Wednesday, January 26, 2011

Lunch Lady Land

Every morning when I get to school, I have a routine that ends in checking out the top news stories on CNN or MSNBC (sorry Fox, your website looks like a tabloid newspaper.)

This morning when I checked CNN, I found this article:

Basically, an anonymous teacher at a public school in the Midwest was horrified by what her students were eating for lunch each day. She decided to expose this madness by eating school lunch every day, taking pictures of her meals (trust me, part of the experience is trying to figure out WHAT you're eating) and blogging about her experiences. When I thought about doing this, I wanted to throw up. That is a problem.
This picture doesn't do school lunch justice. Usually the kids buy cookies or ice cream and a sugary fruit drink  too.
I want to discuss school lunches with you today for several reasons. Here is why you, who probably have no affiliation with public school cafeterias at this time, should care:
1. You may have children in the future who will be subjected to the food in public school cafeterias some day
2. You have a heart. Did you know that for many of our students this is the last meal they will have for the day? How sad to think that the one time I eat I get pizza with stale crust, cold artificial cheese, and rubbery sausage that is only about 30% real meat?
3. You pay taxes--- and your money pays for the medicaid/medicare bills of obese people who are losing their legs to diabetes, having heart attacks, strokes, and gastric bypass surgeries. In fact, in a 2003 study, taxpayers were paying $39 BILLION a year in obesity related medical costs. Newsflash: the obesity epidemic is getting worse.  Any hope of making it better starts with teaching kids today how to eat nutritious foods and plan healthy meals.

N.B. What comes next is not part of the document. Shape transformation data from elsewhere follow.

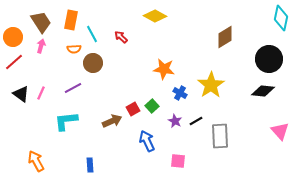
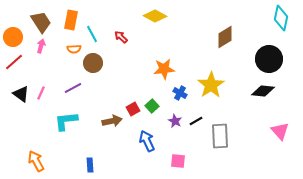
orange star: rotated 15 degrees counterclockwise
brown arrow: rotated 12 degrees clockwise
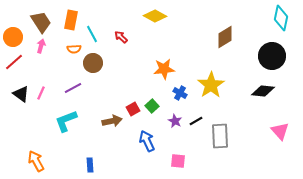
black circle: moved 3 px right, 3 px up
cyan L-shape: rotated 15 degrees counterclockwise
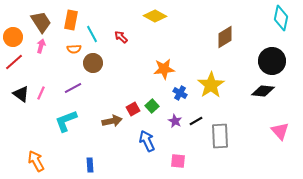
black circle: moved 5 px down
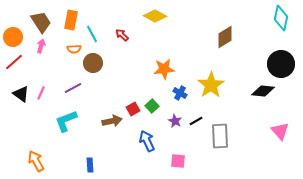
red arrow: moved 1 px right, 2 px up
black circle: moved 9 px right, 3 px down
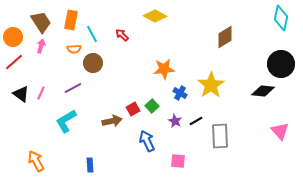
cyan L-shape: rotated 10 degrees counterclockwise
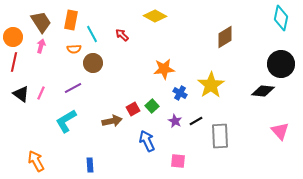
red line: rotated 36 degrees counterclockwise
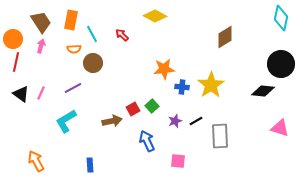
orange circle: moved 2 px down
red line: moved 2 px right
blue cross: moved 2 px right, 6 px up; rotated 24 degrees counterclockwise
purple star: rotated 24 degrees clockwise
pink triangle: moved 3 px up; rotated 30 degrees counterclockwise
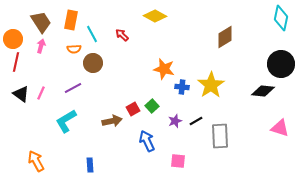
orange star: rotated 20 degrees clockwise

Now, this isn't a political blog. I'm not about mandating calorie limits (have you been to Europe lately?) or dictating what the American people can buy and eat. BUT, I am on a soapbox today because it makes me sad that we are failing our kids. At least set them up to succeed! If they choose to mess up their lives as adults by eating their way to death then at least we can rest assured that we laid a healthy foundation  for them as children. 
Obesity epidemic by state- Texas is in the RED- meaning  more than 25% of people here are obese.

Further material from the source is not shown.